## WHAT YOU NEED TO DO
Search term "WakokinHausa": work out how many lines of the data below contain it, and answer with that number alone.

## EXERCISE INPUTS

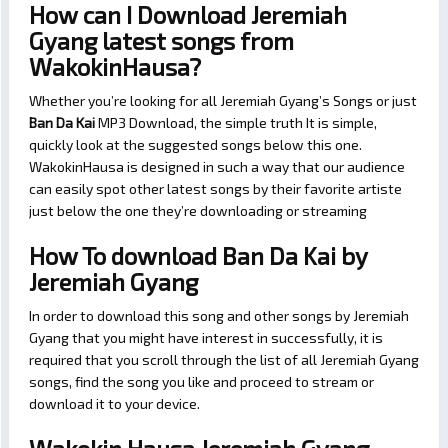
How can I Download Jeremiah
Gyang latest songs from
WakokinHausa?
Whether you’re looking for all Jeremiah Gyang’s Songs or just
Ban Da Kai
MP3 Download, the simple truth It is simple,
quickly look at the suggested songs below this one.
WakokinHausa is designed in such a way that our audience
can easily spot other latest songs by their favorite artiste
just below the one they’re downloading or streaming
How To download Ban Da Kai by
Jeremiah Gyang
In order to download this song and other songs by Jeremiah
Gyang that you might have interest in successfully, it is
required that you scroll through the list of all Jeremiah Gyang
songs, find the song you like and proceed to stream or
download it to your device.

## SOLUTION TO THE PROBLEM
2